PONTE NELLE ALPI (BELLUNO) - Resta ancora avvolta nel mistero la morte di Mirko Bridda, il 65enne che all’alba di qualche giorno fa era stato trovato senza vita sulla spiaggia dell’isola di Saint Barth nelle Antille francesi, ai Caraibi, da un pescatore. È stata aperta un’inchiesta per far piena luce sulle cause del decesso e qualche elemento utile potrebbe emergere dall’autopsia che ieri (20 ottobre) era ancora in corso, mentre la polizia ha raccolto la testimonianza dell’amico con il quale la sera prima Bridda aveva un appuntamento al bar al quale non si era presentato.

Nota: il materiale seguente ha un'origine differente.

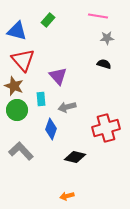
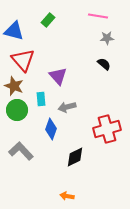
blue triangle: moved 3 px left
black semicircle: rotated 24 degrees clockwise
red cross: moved 1 px right, 1 px down
black diamond: rotated 40 degrees counterclockwise
orange arrow: rotated 24 degrees clockwise
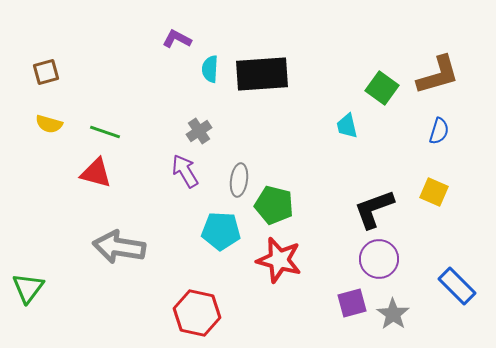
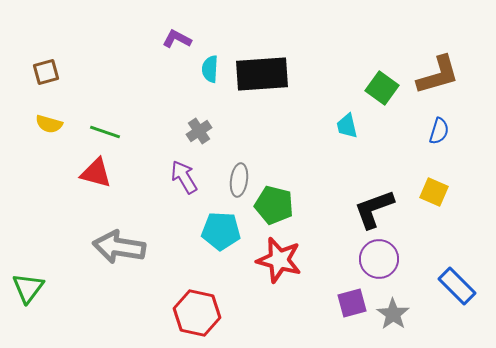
purple arrow: moved 1 px left, 6 px down
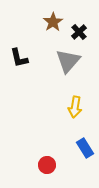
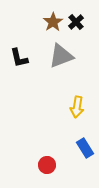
black cross: moved 3 px left, 10 px up
gray triangle: moved 7 px left, 5 px up; rotated 28 degrees clockwise
yellow arrow: moved 2 px right
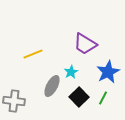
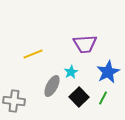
purple trapezoid: rotated 35 degrees counterclockwise
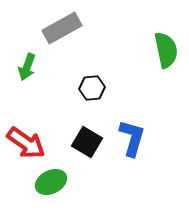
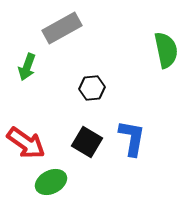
blue L-shape: rotated 6 degrees counterclockwise
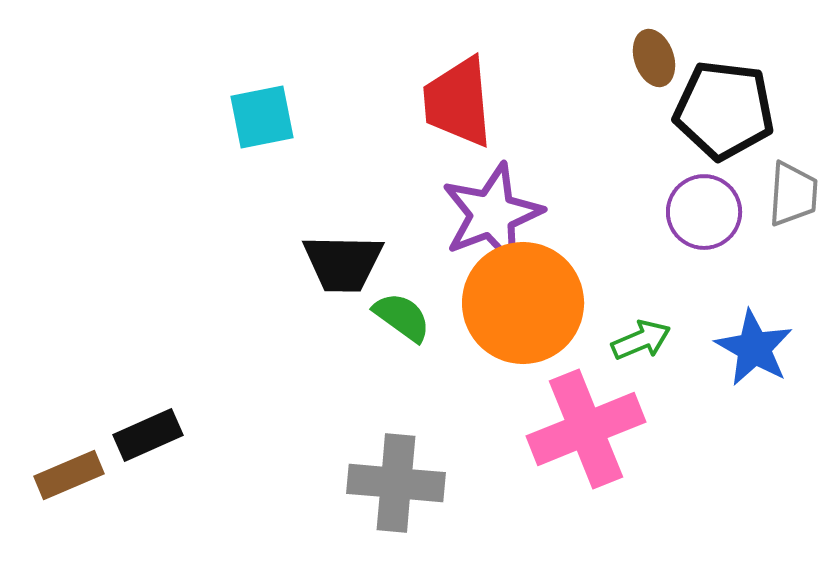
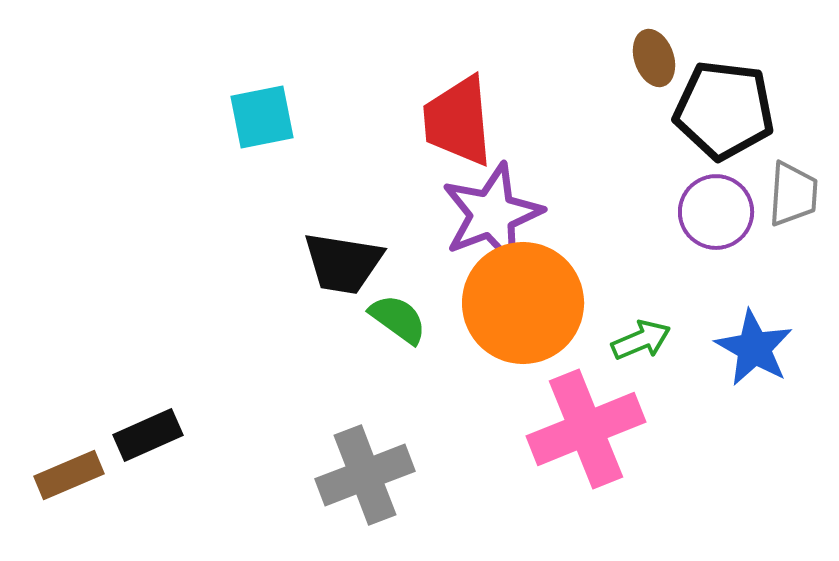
red trapezoid: moved 19 px down
purple circle: moved 12 px right
black trapezoid: rotated 8 degrees clockwise
green semicircle: moved 4 px left, 2 px down
gray cross: moved 31 px left, 8 px up; rotated 26 degrees counterclockwise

La camera dell’albergo nella quale il parchettista bellunese era alloggiato, prospiciente la spiaggia nella quale è stato trovato privo di vita, è stata posta sotto sequestro: gli inquirenti confidano che dalla perquisizione possa uscire almeno una flebile traccia lungo la quale indirizzare ulteriori approfondimenti in grado di far luce sulle ultime ore di vita del 65enne. Anche le immagini immortalate dalle videocamere di sorveglianza interne dell’hotel ed esterne della zona sono passate al setaccio per cogliere anche il minimo dettaglio riconducibile alla morte dell’uomo. La stampa locale sta seguendo con interesse gli sviluppi del caso e non è escluso che nelle prossime ore possano essere annunciate novità.